Lecture 6

 

Chapter 4 (continued)

 

·        A Sequential Search

·        Finding a particular record in a file based upon a primary key

·        Performance

·        Usually expressed as a function of the number of comparisons

·        With files this is often a poor indicator – number of I/O operations is usually better

·        Unblocked record searching (with n) records requires an average of n/2 I/O operations

·        Blocked records (with b records per block) requires n/(2*b) I/O operations

·        Blocked reads also require fewer seeks – big savings

·        Both are O(n)  in time complexity

·        Sequential searches are good for many applications.  E.g.

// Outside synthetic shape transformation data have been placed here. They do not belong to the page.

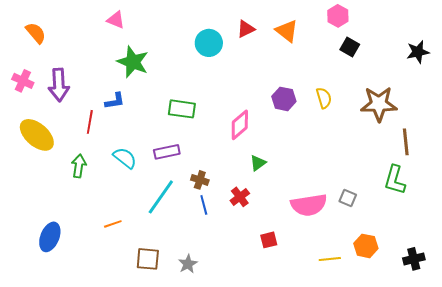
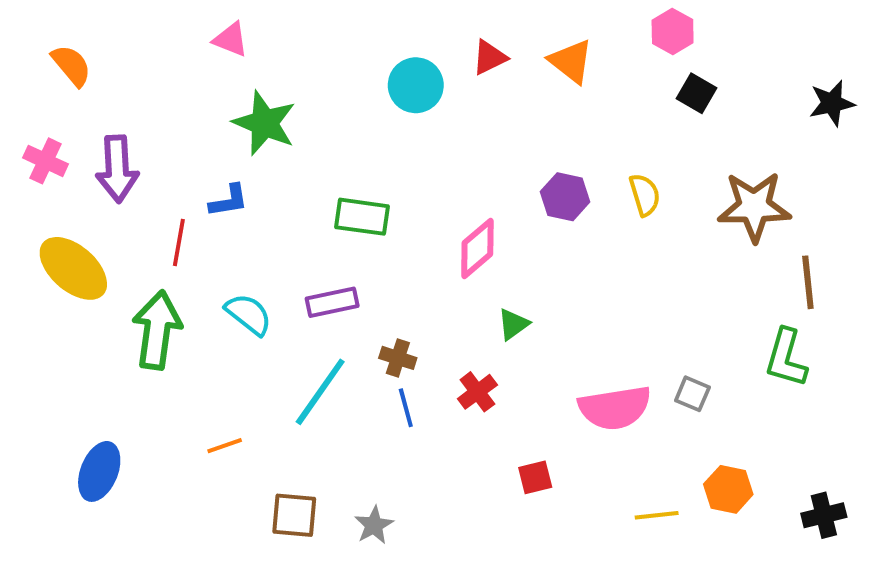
green arrow: (79, 166) -> (157, 330), size x1.6

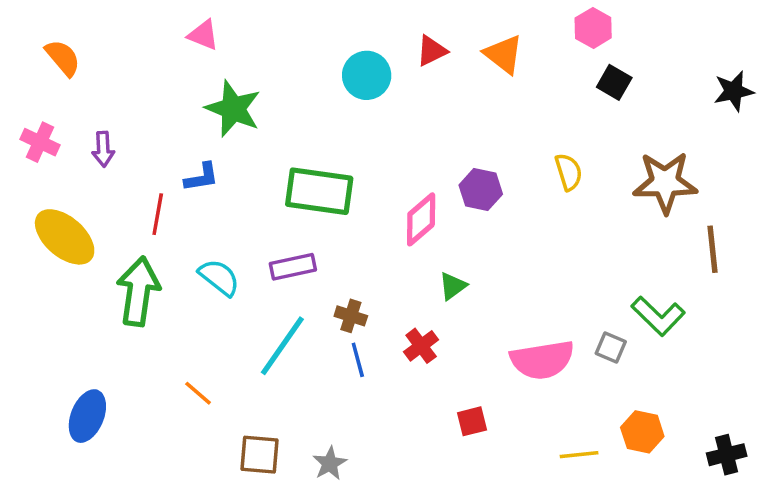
purple arrow: (117, 169) -> (103, 149), size x0.6
purple hexagon: (565, 197) -> (481, 190), moved
green rectangle: (362, 217) -> (319, 191), size x1.4
green L-shape: (786, 358) -> (658, 316), moved, turned -62
orange line: (225, 446) -> (198, 393), turned 60

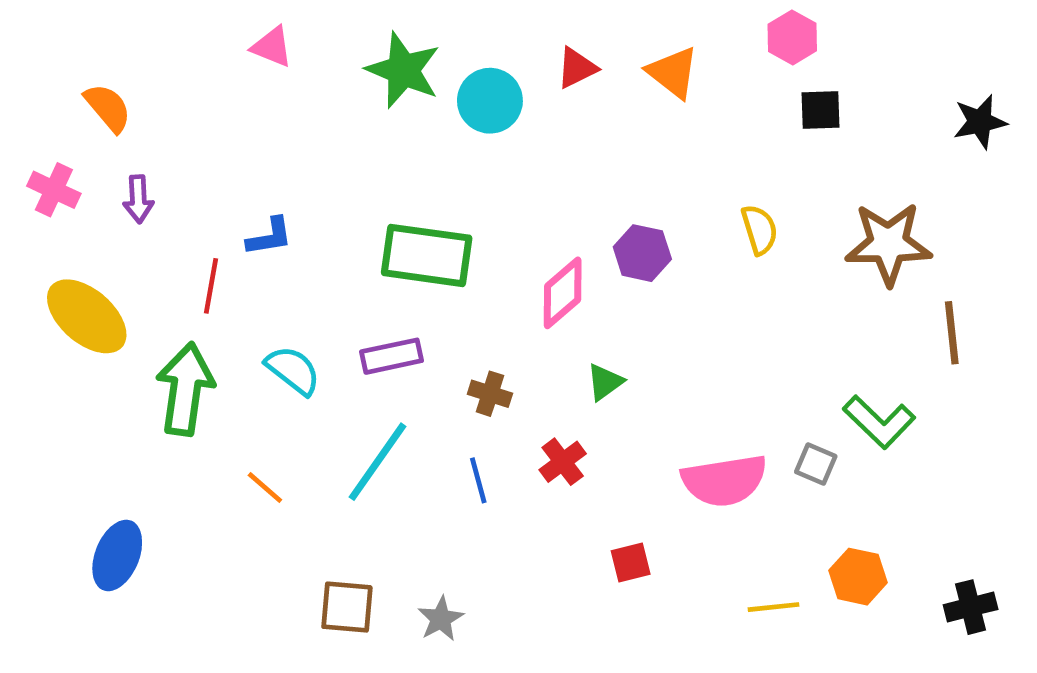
orange semicircle: (63, 58) -> (108, 108), moved
black square: (614, 82) -> (820, 110), turned -32
green star: (233, 109) -> (403, 70), moved
brown cross: (351, 316) -> (490, 394), moved
orange line: (198, 393) -> (265, 487), moved

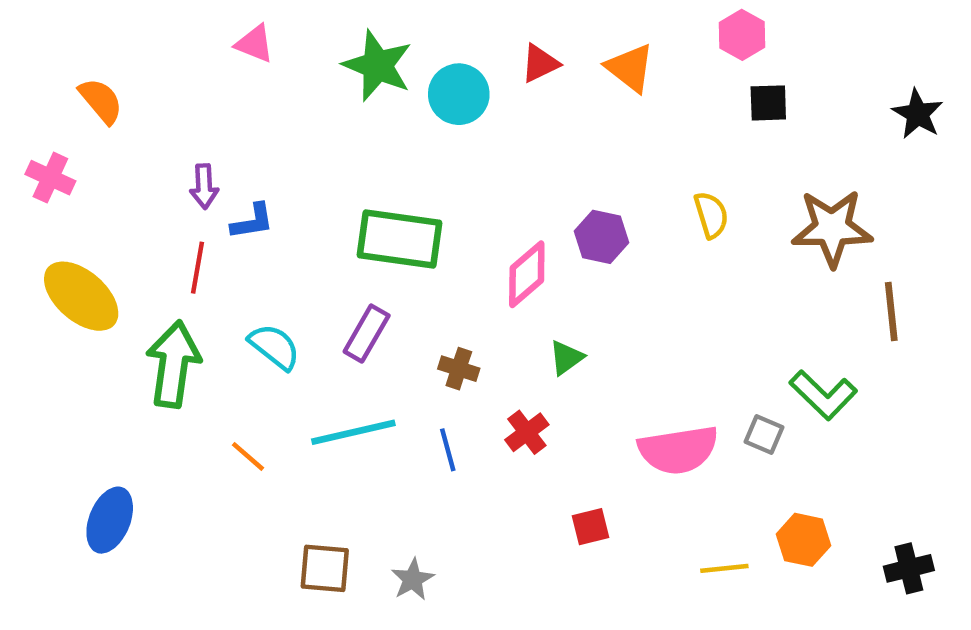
black star: (980, 122) -> (918, 114), turned -30
purple arrow: (138, 199) -> (204, 186), moved
purple rectangle: (391, 356) -> (367, 333), turned -48
cyan line: (377, 462) -> (353, 432), turned 42

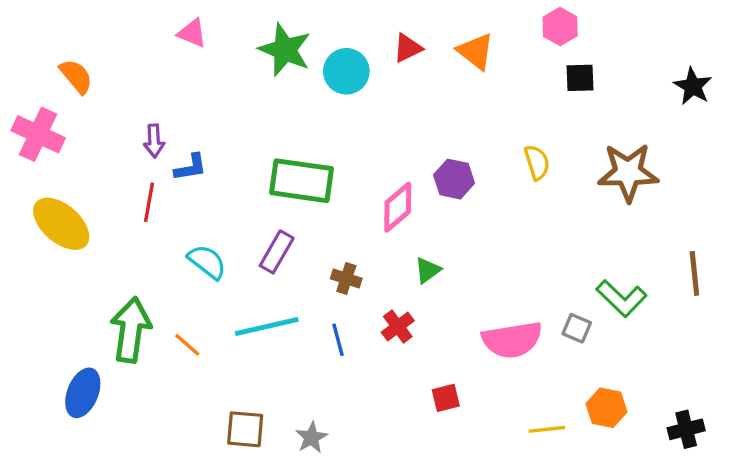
pink cross: (50, 178) -> (38, 134), size x1.4
brown line: (891, 312) -> (694, 273), moved
green arrow: (173, 364) -> (131, 330), moved

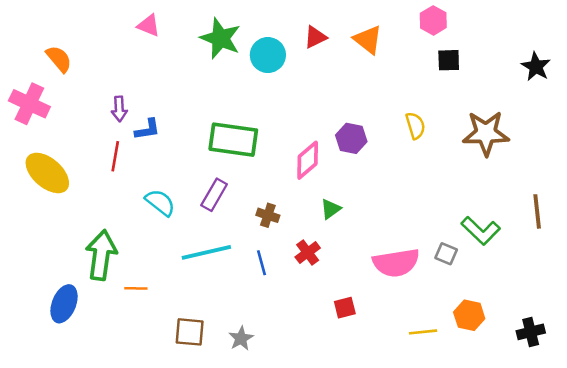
orange line: (187, 345) -> (136, 288), moved, turned -40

·        When searching for a particular pattern (and there is no specific record key)

·        Very small files (e.g. 30 records)

·        Files that only rarely need searching

·        Files in which searches yield a large number of hits

·        Common search utilities

·        wc  (word count in UNIX)

·        counts the number of lines, words and characters in a file

·        grep (generalized regular expression program)

·        searches for all instances of  a particular string in a file

·        Skip sequential search

·        Assume a sorted file has n records blocked b records per block.  What is the average number of blocks that must be read in order to find a record?  What is the average number of comparisons that must be made?  What is the optimal blocking factor required to minimize the number of comparisons?

 

·        Direct Access

·        Can go to any specific record (using relative record number, RRN, in the file)

·        If record lengths are fixed then RRN can be used to compute CCHHR in the file

·        Cannot be used if records are of varying length

·        Can go to any specific byte (using relative byte offset, RBO, in the file)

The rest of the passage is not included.